If you do encrypt your data, are you using weak or outdated algorithms to encrypt your data? This is also not good as attackers can either crack the data or sometimes even outright steal the key to decrypt your data so make sure those are stored safely as well.
Does your application send out too much information in the form of debug messages, logging of data or by decreasing the API security when disclosing too much information from said API.
How Can I Prevent Sensitive Data Exposure?
To prevent this vulnerability we have to guard our data very carefully. We need to create a plan for keeping track of all of the data we have and what is sensitive. When doing this we will need to keep several things in mind, these are regulations, privacy issues such GDPR and what data matters to the business stakeholders.
When handling this data, for example in debug or log messages, make sure to apply the strategy we set out per data type as some can have different requirements than others.
When handling this sensitive data, we need to make sure that we get rid of it as soon as possible and that we do not register or log it when it is not needed. This will greatly reduce the chance of exposing sensitive data.
If there is no other way than to store sensitive data, make sure that it is not in plain text format but encrypted properly. This is important because if the data does get stolen, it will be much harder to use and maybe even useless to the attacker.
This encryption needs to be done securely and with the correct, strong and up-to-date encryption algorithms applied to all data encryption.
It goes without saying that data that is being sent over any network is best encrypted to prevent any data leakage as well.
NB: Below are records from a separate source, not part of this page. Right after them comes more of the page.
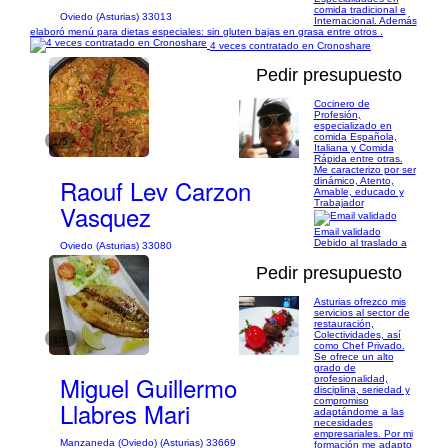
comida tradicional e
Oviedo (Asturias) 33013
Internacional. Además
elaboró menú para dietas especiales: sin gluten bajas en grasa entre otros .
4 veces contratado en Cronoshare
Pedir presupuesto
Cocinero de
Profesión,
especializado en
comida Española,
1/5
Italiana y Comida
Rápida entre otras.
Me caracterizo por ser
Raouf Lev Carzon
dinámico, Atento,
Amable, educado y
Trabajador
Vasquez
Email validado
Debido al traslado a
Oviedo (Asturias) 33080
Pedir presupuesto
Asturias ofrezco mis
servicios al sector de
restauración,
Colectividades, así
1/5
como Chef Privado.
Se ofrece un alto
grado de
Miguel Guillermo
profesionalidad,
disciplina, seriedad y
compromiso
Llabres Mari
adaptándome a las
necesidades
empresariales. Por mi
Manzaneda (Oviedo) (Asturias) 33669
formación me adapto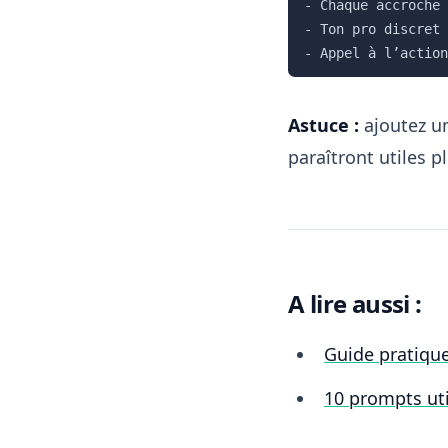
- Chaque accroche 
- Ton pro discret 
Astuce :
ajoutez 
paraîtront utiles 
A lire aussi :
Guide pratique
10 prompts uti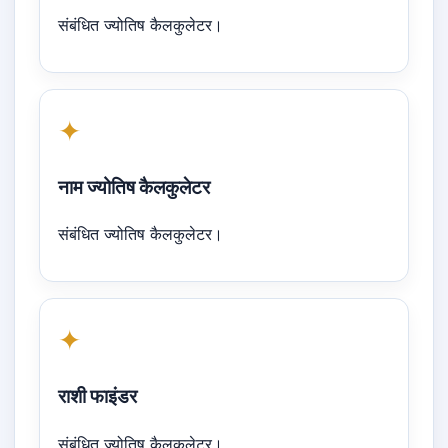
संबंधित ज्योतिष कैलकुलेटर।
✦
नाम ज्योतिष कैलकुलेटर
संबंधित ज्योतिष कैलकुलेटर।
✦
राशी फाइंडर
संबंधित ज्योतिष कैलकुलेटर।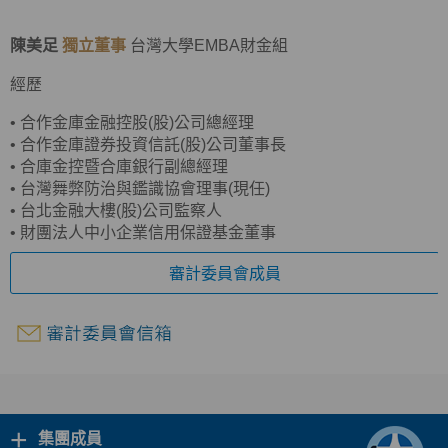
陳美足
獨立董事
台灣大學EMBA財金組
經歷
•
合作金庫金融控股(股)公司總經理
•
合作金庫證券投資信託(股)公司董事長
•
合庫金控暨合庫銀行副總經理
•
台灣舞弊防治與鑑識協會理事(現任)
•
台北金融大樓(股)公司監察人
•
財團法人中小企業信用保證基金董事
審計委員會成員
+
集團成員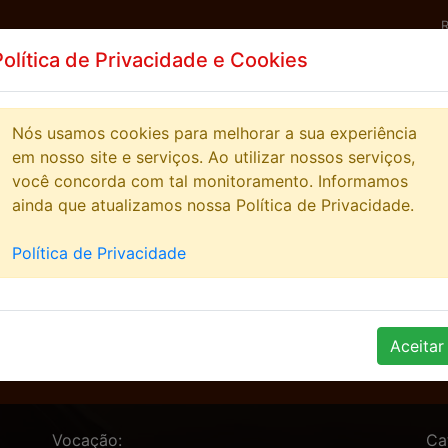
Política de Privacidade e Cookies
ICIAS
HIGHSCORE
STREAMERS
COMUNIDA
Nós usamos cookies para melhorar a sua experiência
em nosso site e serviços. Ao utilizar nossos serviços,
você concorda com tal monitoramento. Informamos
ainda que atualizamos nossa Política de Privacidade.
Política de Privacidade
E
Aceitar
Vocação:
Ca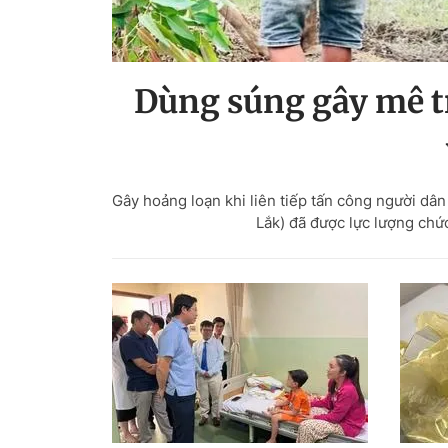
Dùng súng gây mê tr
Gây hoảng loạn khi liên tiếp tấn công người dân
Lắk) đã được lực lượng ch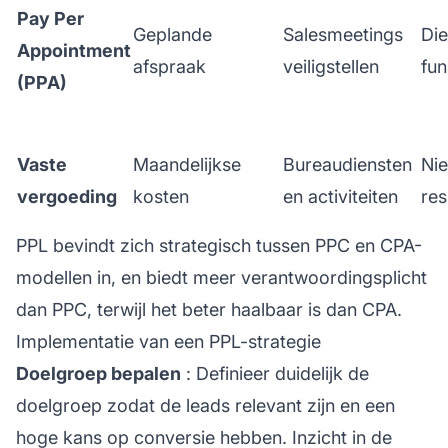
Pay Per
Geplande
Salesmeetings
Die
Appointment
afspraak
veiligstellen
fun
(PPA)
Vaste
Maandelijkse
Bureaudiensten
Nie
vergoeding
kosten
en activiteiten
res
PPL bevindt zich strategisch tussen PPC en CPA-
modellen in, en biedt meer verantwoordingsplicht
dan PPC, terwijl het beter haalbaar is dan CPA.
Implementatie van een PPL-strategie
Doelgroep bepalen
: Definieer duidelijk de
doelgroep zodat de leads relevant zijn en een
hoge kans op conversie hebben. Inzicht in de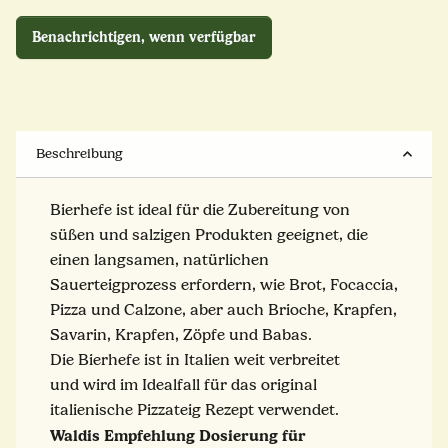
Benachrichtigen, wenn verfügbar
Beschreibung
Bierhefe ist ideal für die Zubereitung von
süßen und salzigen Produkten geeignet, die
einen langsamen, natürlichen
Sauerteigprozess erfordern, wie Brot, Focaccia,
Pizza und Calzone, aber auch Brioche, Krapfen,
Savarin, Krapfen, Zöpfe und Babas.
Die Bierhefe ist in Italien weit verbreitet
und wird im Idealfall für das original
italienische Pizzateig Rezept verwendet.
Waldis Empfehlung Dosierung für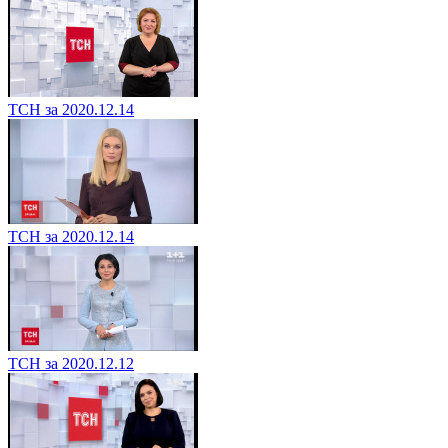
ТСН за 2020.12.14
ТСН за 2020.12.14
ТСН за 2020.12.12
Moreover a company should have a great grip on their security. They should not leave any ghost repositories floating around with potentially sensitive data. In the case of repositories this also goes for comments and commits.
Special attention should be put into the caching of data as well as this is also a potential location of sensitive data.
Any password should be stored in password managers which should be set up to ensure secure storage with a proper encryption algorithm.
Sensitive information disclosure is one of the bugs that rarely leads to a report as a bug bounty hunter and rarely leads to a report with more than a medium/low severity rating. When it comes to the leaking of
- Account information
- API keys
Usually information disclosure is used to pivot to a much more impactful vulnerability. Information in and off itself is useless if we can't use it after all.